Friday, February 1, 2013

Advanced Ecology Lab: 2013 (Weeks 1 & 2)

Another year is upon us!

We have several specific purposes with our lab exercises in this class.  They were, firstly, designed to give students practical experience that mimics what professional ecologists, natural resource regulators or environmental consultants would do.  The students conduct a variety of environmental assessments throughout the semester....use their results to make recommendations and write a professional-style report of their findings.

They apply skills that they've learned in past classes (such as in our 200-level Field Methods in Ecology class), and new techniques they are taught in this class throughout the semester.

Week one is primarily devoted to a site visit and reconnaisance.  The entire property is walked....different community types are identified...and a guess is made as to how the site fits into a landscape context.

Based on this assessment, they break into groups and find locations for their first long-term monitoring initiative on-site: camera traps!

During week was time to head back....service the cameras and delineate the boundaries of the habitats/communities on-site.

BUT, the weather found a way to make things more interesting.  Twenty-four hours before lab this week....the temperature was in the mid-50s.  Normally, I would say this is unheard of for January 'round here, but looking back at a blog post from last January reminded me that this is becoming the norm. 

And they say climate change is a myth!

Anyhoo, the warm temperature was not all that was in store for us.  When I left the house on the morning before we had lab, it was still warm and misting.  All of the snow that we had gotten previously was completely gone.

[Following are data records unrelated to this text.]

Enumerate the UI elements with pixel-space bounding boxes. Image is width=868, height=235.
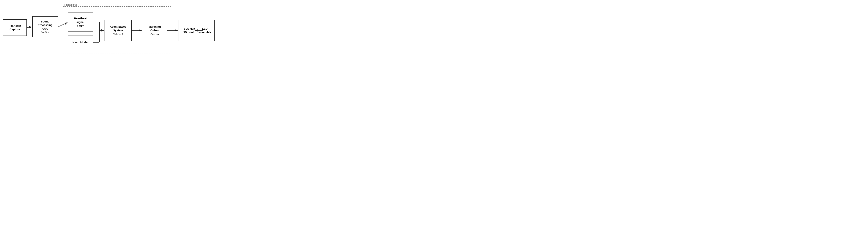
box-heartbeat-capture: HeartbeatCapture [3, 19, 27, 36]
box-heart-model-title: Heart Model [72, 41, 88, 44]
box-heartbeat-signal-title: Heartbeatsignal [74, 17, 87, 24]
box-sound-processing-subtitle: AdobeAudition [41, 28, 50, 34]
box-marching-cubes: MarchingCubes Cocoon [142, 20, 167, 41]
box-heartbeat-capture-title: HeartbeatCapture [8, 24, 21, 31]
box-agent-based: Agent-basedSystem Culebra 2 [104, 20, 132, 41]
arrow-capture-to-sound [27, 27, 32, 28]
rhinoceros-label: Rhinoceros [64, 3, 78, 6]
box-marching-cubes-title: MarchingCubes [149, 25, 161, 32]
workflow-diagram: Rhinoceros HeartbeatCapture SoundProcess… [2, 2, 215, 57]
box-sound-processing: SoundProcessing AdobeAudition [32, 16, 58, 37]
box-sound-processing-title: SoundProcessing [38, 20, 53, 27]
box-heartbeat-signal: Heartbeatsignal Firefly [68, 12, 93, 32]
box-led-assembly-title: LEDassembly [198, 27, 211, 34]
box-led-assembly: LEDassembly [195, 20, 215, 41]
box-heartbeat-signal-subtitle: Firefly [77, 25, 84, 28]
box-marching-cubes-subtitle: Cocoon [151, 33, 159, 36]
box-agent-based-subtitle: Culebra 2 [113, 33, 123, 36]
box-agent-based-title: Agent-basedSystem [110, 25, 126, 32]
box-heart-model: Heart Model [68, 35, 93, 49]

But things changed suddenly.  The temperature dropped drastically over the course of a few hours and the mist turned to snow.  By mid-afternoon, it looked incredible outside!!

Perfect weather for field work!

This required students dividing into groups and selecting one of their habitats/communities....following the periphery and recording GPS points.

They also had to flag the common boundaries between different habitats so that they could easily coordinate their data later....

We also checked the cameras....and the usual suspects showed up....

The White-Tailed Deer (Odocoileus virginianus)...note the raw-looking pedicel where the antler recently came off....

The Raccoon (Procyon lotor)

The Todd (Vulpes vulpes)

But that snow....I can't pretend I don't love it!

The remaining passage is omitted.